Chevy Silverado 2007 classic, no power in aux. outlet

I have a Chevy Silverado 2007 classic. At some point yesterday,
probably due to plugging in too many gadgets into the auxiliary
outlet, it stopped supplying electricity.
Then I plugged in that stuff into the cigarette lighter, which went
out as well.
I then investigated the fuse box and found a blown fuse for the
cigarette lighter. It fixed the lighter.
However, I could not find a fuse for the auxiliary outlet and it
remained dead. I went through all 10 and 15 amp fuses and could not
find a blown one.
So, what am I missing in this story?
Also, I think that cigarette lighter style 12v connectors are not
really suitable for anything requiring more than a couple of amps. The
plug's end was very hot when I took it out (I would say at least
200F). It did not, however, have any signs of arcing.
So I would like to connect a terminal box to a battery, with probably
a 20A fuse, and mount that on my dash. Ideally, it would be good to
also have a switch on it.
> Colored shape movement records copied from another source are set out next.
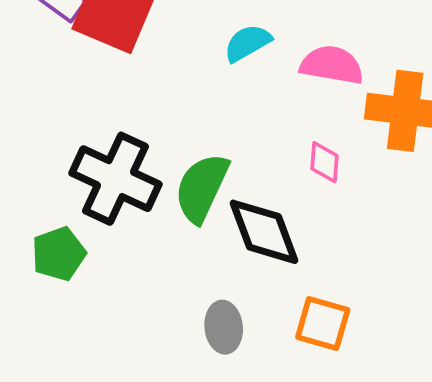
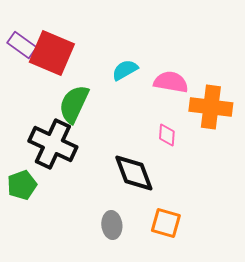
green semicircle: (202, 188) -> (74, 104), moved

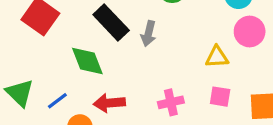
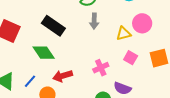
pink circle: (250, 31) -> (142, 23), moved
gray arrow: (148, 34) -> (94, 21), moved
pink square: (220, 97) -> (131, 58), turned 32

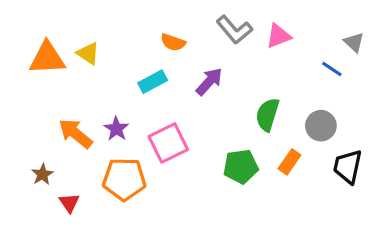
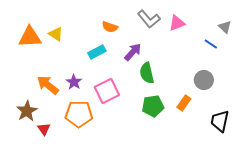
green semicircle: (267, 115) -> (147, 73), moved, turned -30
black trapezoid: (348, 167) -> (220, 121), moved
brown star: (42, 174) -> (27, 111), size x1.5

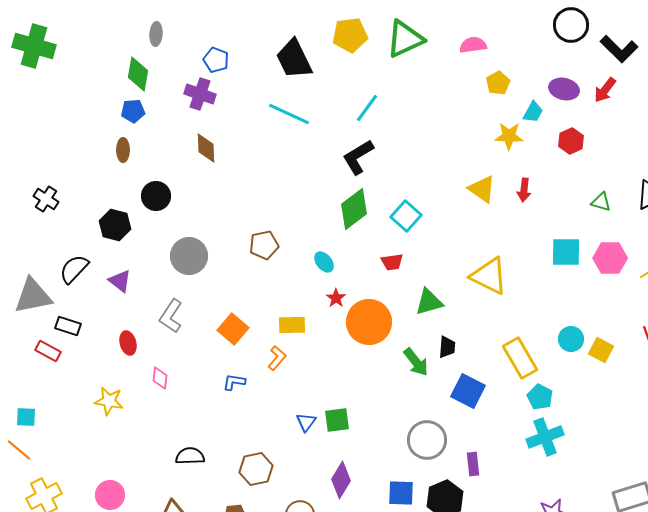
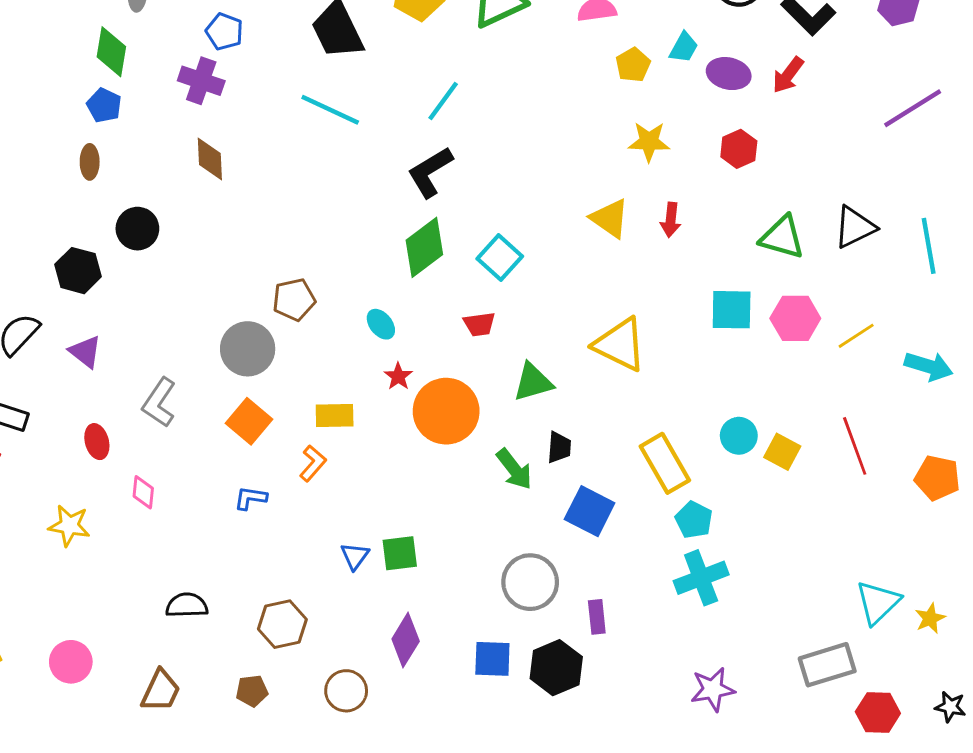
blue pentagon: (133, 111) -> (104, 105), turned 30
cyan trapezoid: (533, 112) -> (684, 47), moved
green triangle: (601, 202) -> (782, 237), size x1.6
gray circle: (189, 256) -> (248, 349), moved

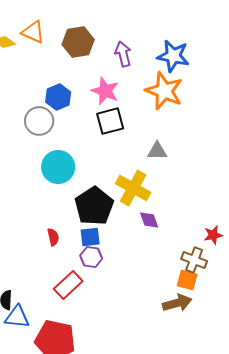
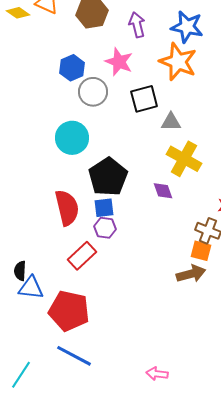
gray circle: (39, 121) -> (93, 92), moved
black square: (110, 121) -> (144, 99), moved
yellow cross: (133, 188) -> (184, 159), moved
red semicircle: (53, 237) -> (67, 208), size x2.0

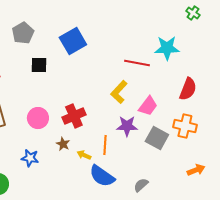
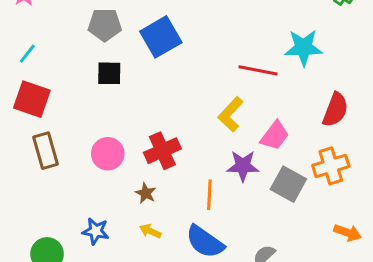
gray pentagon: (23, 33) -> (105, 25), moved, turned 30
orange cross: (185, 126) -> (331, 166), turned -30
yellow arrow: (84, 155) -> (150, 231), moved
blue star: (30, 158) -> (96, 231), moved
orange arrow: (196, 170) -> (348, 233), turned 42

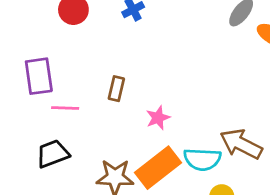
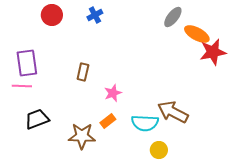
pink line: (65, 108) -> (22, 86), moved
orange rectangle: (158, 168) -> (108, 121), moved, size x0.5

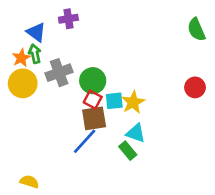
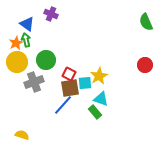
purple cross: (68, 19) -> (51, 14), turned 32
gray cross: (59, 73) -> (34, 82), moved
green circle: (93, 81) -> (46, 60), moved
cyan square: (114, 101) -> (85, 83), moved

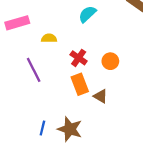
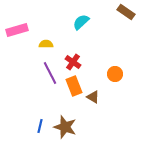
orange circle: (110, 61) -> (115, 74), moved
purple line: (34, 70) -> (50, 73), moved

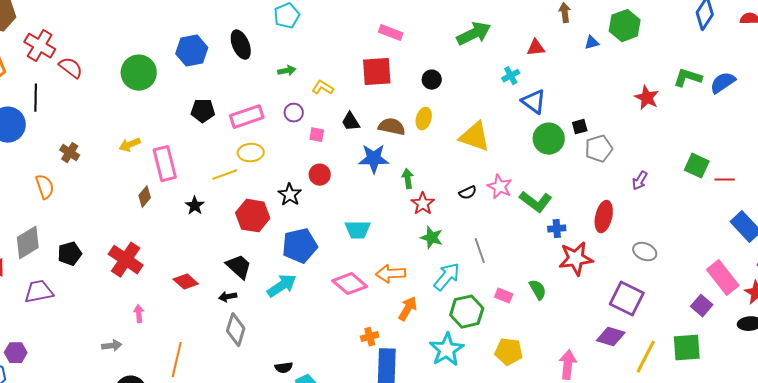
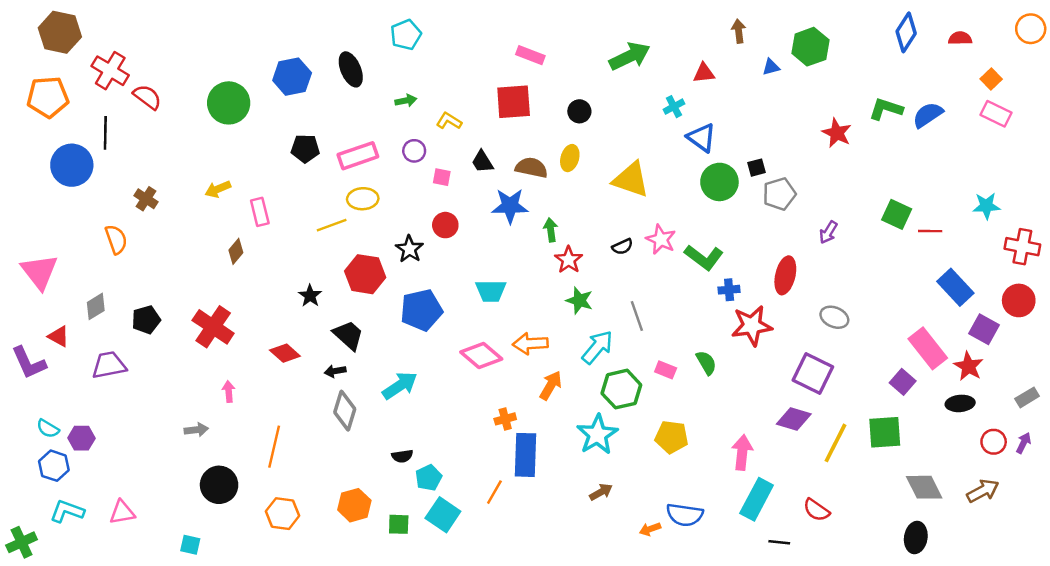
pink rectangle: (165, 164) -> (260, 212), size x0.7
black star: (195, 206) -> (310, 296), moved
gray diamond: (28, 243) -> (96, 306), size x0.7
cyan arrow: (282, 286) -> (400, 385), moved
If there is some integrated product that
does that sort of thing, I would be interested, if not, I can make one
Reply to
1) Less gadgets. (I know-LOL)
2) The Auxiliary outlet should have a 20 amp fuse listed under Aux. Power.
3) If you must keep the gadgets, have a more robust auxiliary power system professionally installed. This will provide multiple power ports that are individually fused.
4) The ampacity rating of the fuse is to protect the wiring, not the device.
5) Cigarette lighter/ Aux. outlets were not designed for continuous maximum current draw.
There are many auxiliary fuse blocks on the market which may be installed in your vehicle. Your under-hood fuse/relay box should have fusible auxiliary outputs that you may use for installing such an item. Remember that the aux-block will require a larger gauge wire that will require a fuse in the under- hood fuse/relay box that is sized to protect that gauge of wire, or the fuse may be smaller.
Do not be afraid to overkill on the wire size, and undershoot on the fuse size. I'd run 8 gauge with a 30 amp fuse to the aux. fuse block, then have multiple 15 amp outlets that use 12 gauge wire.
This will allow for maximum protection off the wire, but will give you the ability to increase the fuse size if such an act is necessary.
Reply to
Which fuse blocks did you check? My '06 Silverado Duramax has one in the driver's side end of the dash and another under the hood on the driver's side. I don't know what is in which block.
Reply to
Ron Recer
I checked the ones near the engine compartment. Now that I think about it, I think that you are right, I should look for another one on the dash.
Reply to
From my cold dead fingers
I thought so, but aux fuse seems OK. I like the other poster's suggestions.
I would like to do this. Do you know how those are called, where can I start looking.
I would DEFINITELY want this. I have some 12v tools and such that I want to be properly powered.
Is that regular car mechanics that do it, or some special outfits?
I am moderately handy, as in, I can fix welding machines, diesels etc (simple fixes only), but I would like this done nicely and properly.
Reply to
Just make sure that you don't use crappy wire crimpers and pull test each termination. If you can't put 15 pounds of tug on the terminal, well, the wire pops out. Not good.
Reply to
I crimp stuff all the time, my crimps are decent. I usually use a pneumatic crimper.
Now, my other question is, where to plug in that fuse block, I mean into which part of the truck's electrical is it usually plugged in.
Reply to
Pop the under-hood fuse/relay box cover and look for some metal plates that have a threaded hole. You will have to run wire from that point out of the box and through the firewall. That's the easiest location that has a workable terminal size and a built in fuse placement.
If your choice is to mount the new fuse-block under the hood and run multiple wires through the fire-wall, the above location or the main junction block may be used. A factory terminated cable might work for this if you are willing to run it un-fused to the new fuse-block, or you may get a fusible link that is factory terminated. Just make sure that the wire does not rub on anything and get some of that split tube to wrap it with.
Reply to
I checked the panel near the driver (inside the cab).
There was a AUX fuse in it, however, it was not blown. I think that a wire going into the AUX socket got unsoldered due to temperature rise from poor contact.
That should be easy to fix, but also, I will install a proper fuse block and will connect some loads (like inverter) to that instead of the cigarette style AUX socket.